=== EXCERPTED RECORDS ===
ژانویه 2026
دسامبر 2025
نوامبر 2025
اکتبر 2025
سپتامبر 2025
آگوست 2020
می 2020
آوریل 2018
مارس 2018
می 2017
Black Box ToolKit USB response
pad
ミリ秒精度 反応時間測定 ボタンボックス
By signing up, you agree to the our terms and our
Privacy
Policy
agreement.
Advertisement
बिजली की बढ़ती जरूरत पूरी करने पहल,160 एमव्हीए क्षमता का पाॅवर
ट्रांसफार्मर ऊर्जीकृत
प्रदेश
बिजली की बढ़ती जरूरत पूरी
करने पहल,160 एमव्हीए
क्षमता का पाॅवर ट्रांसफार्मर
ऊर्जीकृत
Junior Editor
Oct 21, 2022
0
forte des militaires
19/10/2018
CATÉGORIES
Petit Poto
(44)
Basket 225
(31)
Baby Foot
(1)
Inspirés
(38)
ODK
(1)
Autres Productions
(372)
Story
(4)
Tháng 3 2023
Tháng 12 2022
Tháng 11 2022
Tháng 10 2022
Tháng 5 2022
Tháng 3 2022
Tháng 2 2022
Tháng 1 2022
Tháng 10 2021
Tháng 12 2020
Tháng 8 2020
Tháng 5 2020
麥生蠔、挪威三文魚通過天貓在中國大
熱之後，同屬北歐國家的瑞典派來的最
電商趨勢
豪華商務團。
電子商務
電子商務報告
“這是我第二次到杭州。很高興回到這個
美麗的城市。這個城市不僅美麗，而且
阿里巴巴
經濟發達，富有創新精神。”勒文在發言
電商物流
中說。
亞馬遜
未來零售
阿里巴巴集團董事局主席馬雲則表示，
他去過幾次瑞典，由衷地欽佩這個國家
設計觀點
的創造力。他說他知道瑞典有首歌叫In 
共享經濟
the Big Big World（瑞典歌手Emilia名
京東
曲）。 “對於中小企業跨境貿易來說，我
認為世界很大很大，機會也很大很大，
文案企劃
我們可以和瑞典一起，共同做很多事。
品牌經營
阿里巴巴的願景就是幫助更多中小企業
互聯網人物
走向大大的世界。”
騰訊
===
=== EXCERPTED RECORDS ===
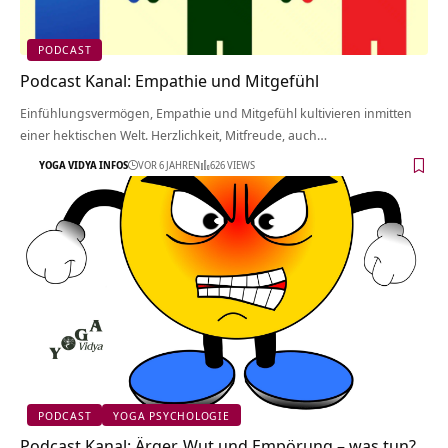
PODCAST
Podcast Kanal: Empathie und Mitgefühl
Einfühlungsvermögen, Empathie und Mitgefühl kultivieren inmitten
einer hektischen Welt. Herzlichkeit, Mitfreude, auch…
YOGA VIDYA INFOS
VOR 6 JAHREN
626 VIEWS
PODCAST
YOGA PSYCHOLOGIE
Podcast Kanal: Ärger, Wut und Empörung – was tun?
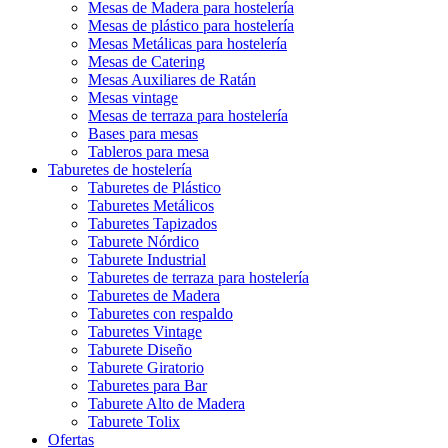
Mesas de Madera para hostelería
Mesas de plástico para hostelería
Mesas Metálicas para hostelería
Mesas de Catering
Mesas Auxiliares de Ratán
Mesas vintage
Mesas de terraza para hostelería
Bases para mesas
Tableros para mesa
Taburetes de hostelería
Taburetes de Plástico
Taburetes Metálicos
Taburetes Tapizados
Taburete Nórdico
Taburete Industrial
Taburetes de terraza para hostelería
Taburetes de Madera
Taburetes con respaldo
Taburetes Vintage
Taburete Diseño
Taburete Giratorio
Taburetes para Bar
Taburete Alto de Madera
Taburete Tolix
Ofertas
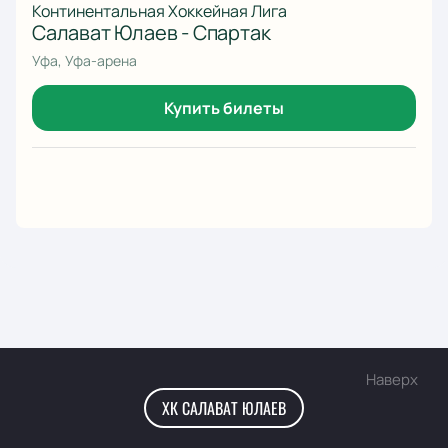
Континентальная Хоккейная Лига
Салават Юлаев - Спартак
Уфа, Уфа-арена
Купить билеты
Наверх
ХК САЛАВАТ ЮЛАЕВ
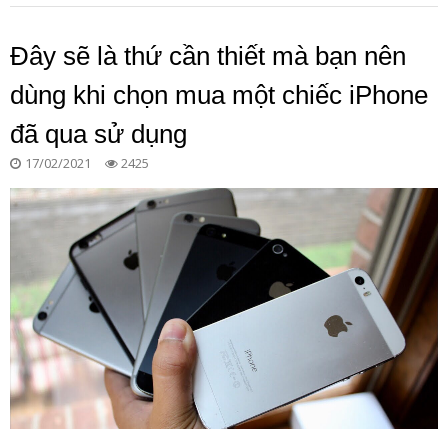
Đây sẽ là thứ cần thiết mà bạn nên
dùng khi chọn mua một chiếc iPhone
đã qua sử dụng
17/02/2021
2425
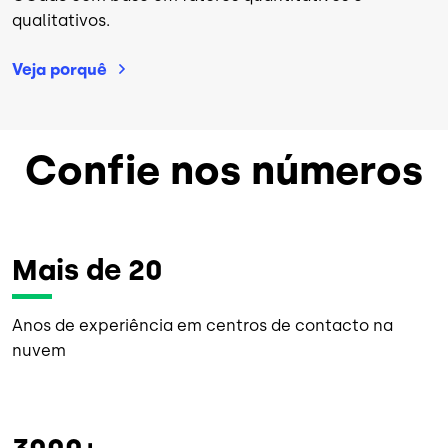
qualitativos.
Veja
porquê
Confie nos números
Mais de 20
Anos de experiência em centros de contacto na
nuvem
===
TASK STATEMENT |
Go through the listing and copy each line that includes the string "para".

TASK OUTPUT |
Mesas de Madera para hostelería
Mesas de plástico para hostelería
Mesas Metálicas para hostelería
Mesas de terraza para hostelería
Bases para mesas
Tableros para mesa
Taburetes de terraza para hostelería
Taburetes para Bar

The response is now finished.